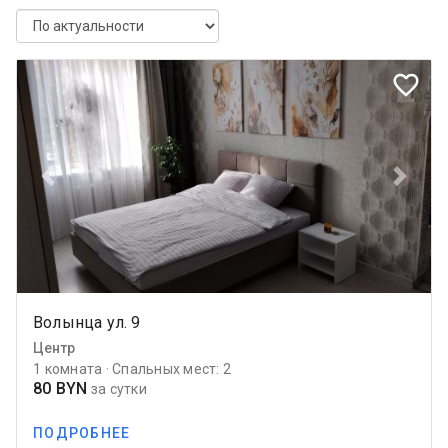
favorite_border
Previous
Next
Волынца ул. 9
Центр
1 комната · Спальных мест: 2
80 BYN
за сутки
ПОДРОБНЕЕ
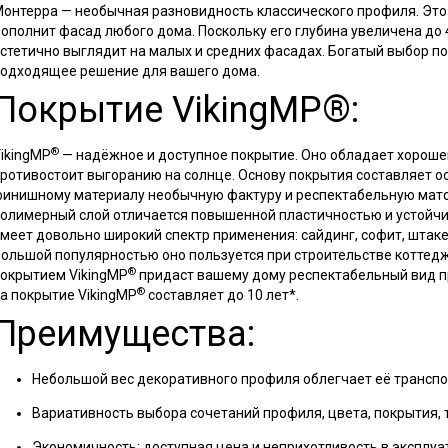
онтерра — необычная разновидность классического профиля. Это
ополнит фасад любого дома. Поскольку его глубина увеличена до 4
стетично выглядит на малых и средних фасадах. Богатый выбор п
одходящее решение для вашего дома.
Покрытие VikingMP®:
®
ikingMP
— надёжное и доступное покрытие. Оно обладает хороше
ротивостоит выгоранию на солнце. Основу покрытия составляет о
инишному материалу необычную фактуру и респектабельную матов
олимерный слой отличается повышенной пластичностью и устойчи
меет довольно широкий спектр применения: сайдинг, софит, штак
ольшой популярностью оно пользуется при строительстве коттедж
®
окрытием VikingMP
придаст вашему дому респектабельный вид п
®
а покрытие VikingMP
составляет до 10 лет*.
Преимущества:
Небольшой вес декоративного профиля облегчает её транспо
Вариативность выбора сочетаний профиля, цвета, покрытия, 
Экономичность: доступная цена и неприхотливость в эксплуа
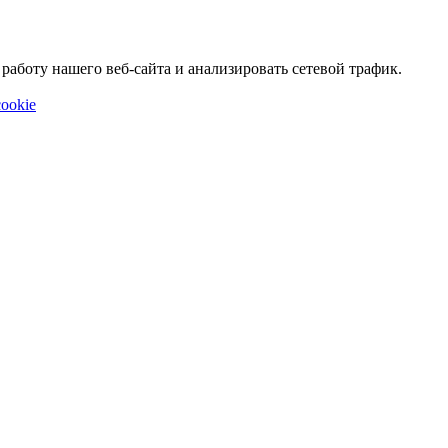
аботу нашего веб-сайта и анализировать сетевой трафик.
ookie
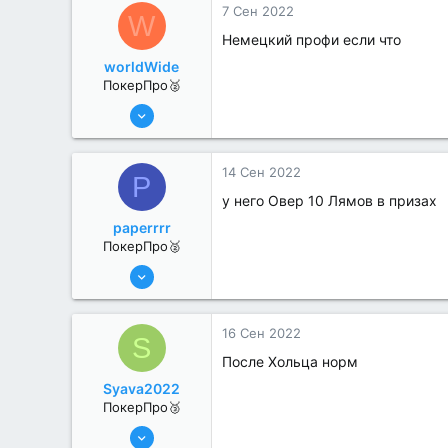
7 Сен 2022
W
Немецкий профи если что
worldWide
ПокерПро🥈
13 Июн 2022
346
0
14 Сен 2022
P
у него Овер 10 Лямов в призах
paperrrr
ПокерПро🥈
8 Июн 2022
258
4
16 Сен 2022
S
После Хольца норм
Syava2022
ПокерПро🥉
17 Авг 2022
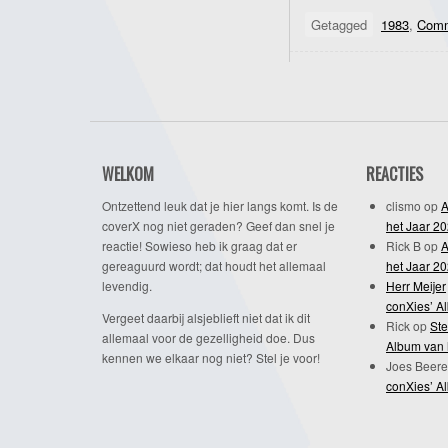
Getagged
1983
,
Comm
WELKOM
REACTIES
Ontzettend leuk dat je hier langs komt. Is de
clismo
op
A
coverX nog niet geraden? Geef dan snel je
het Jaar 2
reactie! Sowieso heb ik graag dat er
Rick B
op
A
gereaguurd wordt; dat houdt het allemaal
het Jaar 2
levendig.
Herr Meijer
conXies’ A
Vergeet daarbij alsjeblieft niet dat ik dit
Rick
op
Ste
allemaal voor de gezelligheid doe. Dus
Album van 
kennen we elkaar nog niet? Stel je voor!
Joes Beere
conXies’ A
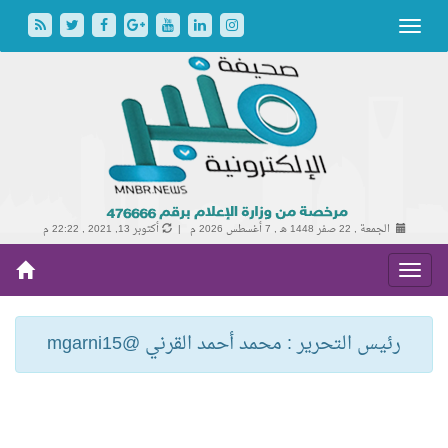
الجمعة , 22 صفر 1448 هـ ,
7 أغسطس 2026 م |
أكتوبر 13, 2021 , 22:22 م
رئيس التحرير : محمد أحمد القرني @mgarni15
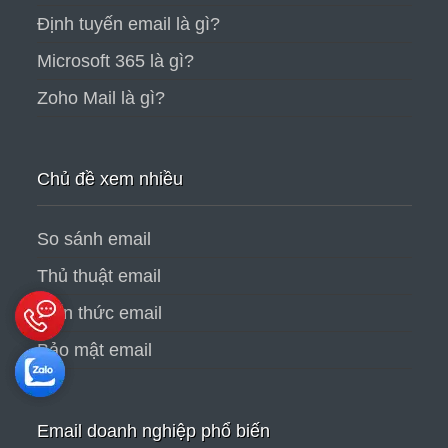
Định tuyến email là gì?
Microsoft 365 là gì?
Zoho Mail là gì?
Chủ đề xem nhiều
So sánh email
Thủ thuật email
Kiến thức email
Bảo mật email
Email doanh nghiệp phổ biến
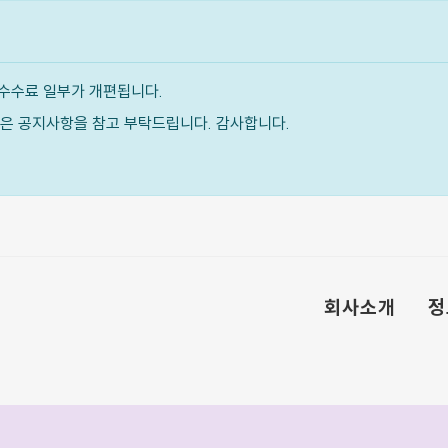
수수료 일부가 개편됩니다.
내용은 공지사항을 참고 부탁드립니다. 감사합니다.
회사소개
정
...
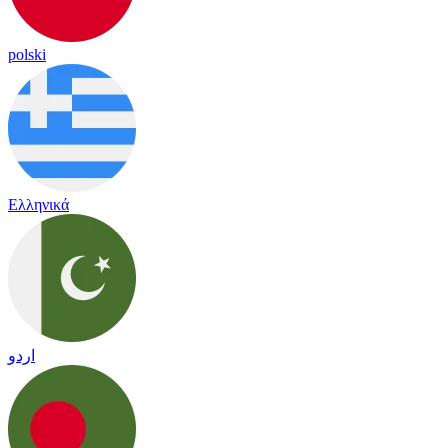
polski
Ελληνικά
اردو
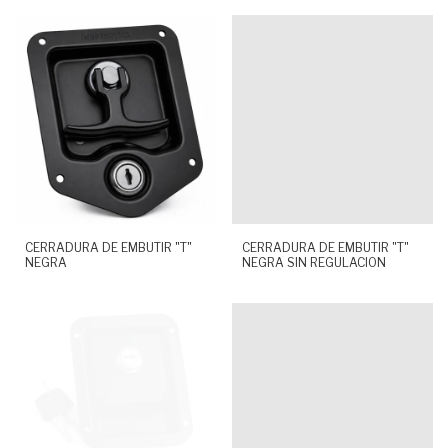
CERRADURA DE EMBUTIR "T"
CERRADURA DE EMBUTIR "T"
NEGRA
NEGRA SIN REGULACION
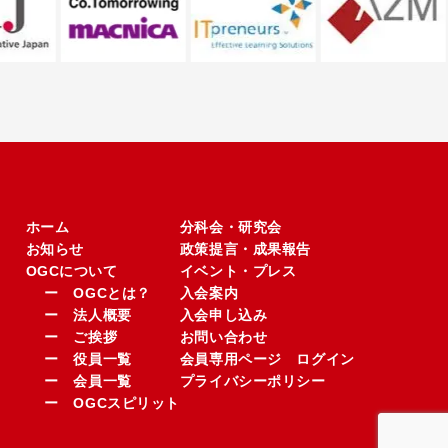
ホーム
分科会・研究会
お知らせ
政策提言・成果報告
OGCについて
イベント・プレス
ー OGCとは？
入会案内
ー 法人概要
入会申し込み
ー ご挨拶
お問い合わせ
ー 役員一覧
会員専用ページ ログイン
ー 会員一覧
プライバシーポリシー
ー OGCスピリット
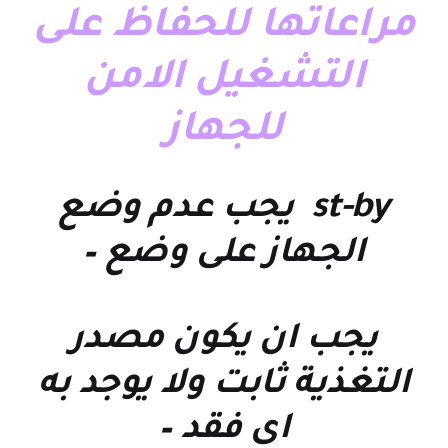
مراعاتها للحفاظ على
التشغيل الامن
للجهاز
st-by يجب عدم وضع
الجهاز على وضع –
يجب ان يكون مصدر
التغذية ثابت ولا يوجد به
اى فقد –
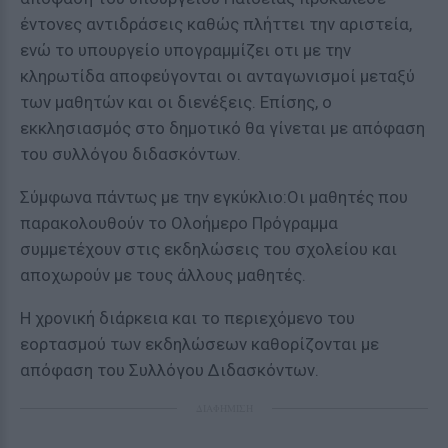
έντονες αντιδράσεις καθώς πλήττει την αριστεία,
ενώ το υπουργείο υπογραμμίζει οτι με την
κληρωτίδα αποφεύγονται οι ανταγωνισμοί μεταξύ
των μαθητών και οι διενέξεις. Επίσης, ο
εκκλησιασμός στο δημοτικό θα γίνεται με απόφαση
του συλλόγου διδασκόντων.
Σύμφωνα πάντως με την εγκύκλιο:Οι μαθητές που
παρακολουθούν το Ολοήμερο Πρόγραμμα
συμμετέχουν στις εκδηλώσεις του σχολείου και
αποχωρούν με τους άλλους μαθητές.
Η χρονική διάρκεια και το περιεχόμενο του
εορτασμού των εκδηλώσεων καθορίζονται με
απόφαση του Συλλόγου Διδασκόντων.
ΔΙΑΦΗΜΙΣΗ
* * *
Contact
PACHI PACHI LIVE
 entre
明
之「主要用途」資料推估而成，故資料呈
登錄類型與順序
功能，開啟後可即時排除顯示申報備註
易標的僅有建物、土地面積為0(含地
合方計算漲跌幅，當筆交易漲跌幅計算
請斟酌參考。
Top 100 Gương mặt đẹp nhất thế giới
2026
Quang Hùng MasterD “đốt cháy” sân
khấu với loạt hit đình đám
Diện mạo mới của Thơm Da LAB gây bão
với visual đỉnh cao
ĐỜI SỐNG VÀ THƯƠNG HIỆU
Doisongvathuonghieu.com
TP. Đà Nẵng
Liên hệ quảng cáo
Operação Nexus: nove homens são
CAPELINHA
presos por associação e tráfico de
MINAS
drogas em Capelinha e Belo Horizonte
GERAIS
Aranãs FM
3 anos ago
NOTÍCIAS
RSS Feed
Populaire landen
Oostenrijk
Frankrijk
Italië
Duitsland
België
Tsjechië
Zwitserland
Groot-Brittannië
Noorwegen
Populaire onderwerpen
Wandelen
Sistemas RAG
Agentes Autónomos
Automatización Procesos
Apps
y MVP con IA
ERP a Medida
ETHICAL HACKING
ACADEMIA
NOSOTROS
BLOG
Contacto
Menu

**PROBLEM TO SOLVE**
Look above for the line with "يجب ان يكون مصدر", then give again exactly every line from there through the line with "εκκλησιασμός στο δημοτικό", skipping the pictures.

**REPLY TO THE TASK**
يجب ان يكون مصدر
التغذية ثابت ولا يوجد به
اى فقد –
έντονες αντιδράσεις καθώς πλήττει την αριστεία,
ενώ το υπουργείο υπογραμμίζει οτι με την
κληρωτίδα αποφεύγονται οι ανταγωνισμοί μεταξύ
των μαθητών και οι διενέξεις. Επίσης, ο
εκκλησιασμός στο δημοτικό θα γίνεται με απόφαση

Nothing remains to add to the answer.